Reports

The Iran war threatens to cause a new shock to food prices in developing countries

The disruption of fertilizer shipments and the rise in energy prices due to the Iran war threatens a new wave of rising food prices in countries at risk, which could lead to a setback that extends for years, while many countries are still recovering from successive global shocks.

Developing countries witnessed a noticeable improvement and attracted investments after the global “Corona” pandemic and the war in Ukraine caused turmoil in the food, fuel, and financial markets. Now, the Iran war threatens to undermine these gains, leaving families struggling to meet their food needs.

“This could have a significant impact on prices and food prices over time,” said Odile Renaud-Basso, president of the European Bank for Reconstruction and Development, where the bank is a major lender in about 40 emerging economies.

For her part, Mary Deron, managing director at Moody’s credit rating agency, said that food and fuel constitute less than a quarter of the consumer price inflation basket in most advanced economies, but they represent 30 to 50% in many emerging markets.

She said, “A number of economies face this risk, making them particularly vulnerable to the risk of price fluctuations driven by external factors.”

Fertilizers are a major pressure point, as about 30% of the fertilizers traded globally pass through the Strait of Hormuz, and producers in the Gulf region are major suppliers of ammonia and urea, according to the Food and Agriculture Organization of the United Nations (FAO).

Bank of America warns that the conflict threatens between 65 and 70% of global supplies of urea, noting that prices have risen by between 30 and 40%.

In turn, the chief economist at the FAO, Maximo Torero, said in comments about the repercussions, if the conflict continues for only a few more weeks: “This will affect agriculture. There will be a decline in the world’s supplies of primary commodities of basic grains and feed, and thus of dairy and meat products.”

Unlike fuel, there are no strategic global stocks of fertilizers, but some countries are more vulnerable than others.

Latin America, which is far from war and includes Brazil and Argentina, the giants in the fields of energy and agriculture, enjoys a safer situation. However, Brazilian Agriculture Minister Carlos Favaro warned of the possibility that the country will face problems with fertilizer supplies. As for oil-producing Nigeria, the Dangote Fertilizer Plant will contribute to alleviating the severity of the crisis.
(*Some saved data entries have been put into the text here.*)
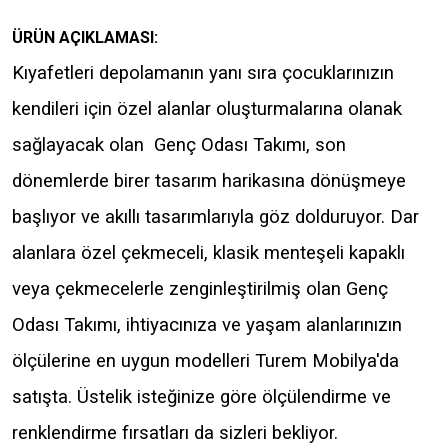
ÜRÜN AÇIKLAMASI:
Kıyafetleri depolamanın yanı sıra çocuklarınızın
kendileri için özel alanlar oluşturmalarına olanak
sağlayacak olan Genç Odası Takımı, son
dönemlerde birer tasarım harikasına dönüşmeye
başlıyor ve akıllı tasarımlarıyla göz dolduruyor. Dar
alanlara özel çekmeceli, klasik menteşeli kapaklı
veya çekmecelerle zenginleştirilmiş olan Genç
Odası Takımı, ihtiyacınıza ve yaşam alanlarınızın
ölçülerine en uygun modelleri Turem Mobilya'da
satışta. Üstelik isteğinize göre ölçülendirme ve
renklendirme fırsatları da sizleri bekliyor.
In contrast, countries such as Somalia, Bangladesh, Kenya and Pakistan do not usually maintain large stocks of fertilizer, and rely more on supply chains.

Unlike what happened in 2022 when the Russia-Ukraine war suddenly affected the two countries’ grain exports, higher fertilizer prices or even a severe shortage could lead to lower crop yields, while higher energy prices increase the cost of production and transportation.

Data from the International Fertilizer Industry Association revealed that any shortage in fertilizer supplies is likely to first affect crops that rely heavily on nitrogen, such as corn and wheat, and the increase in the cost of feed will be reflected in all products, from bread to poultry and eggs.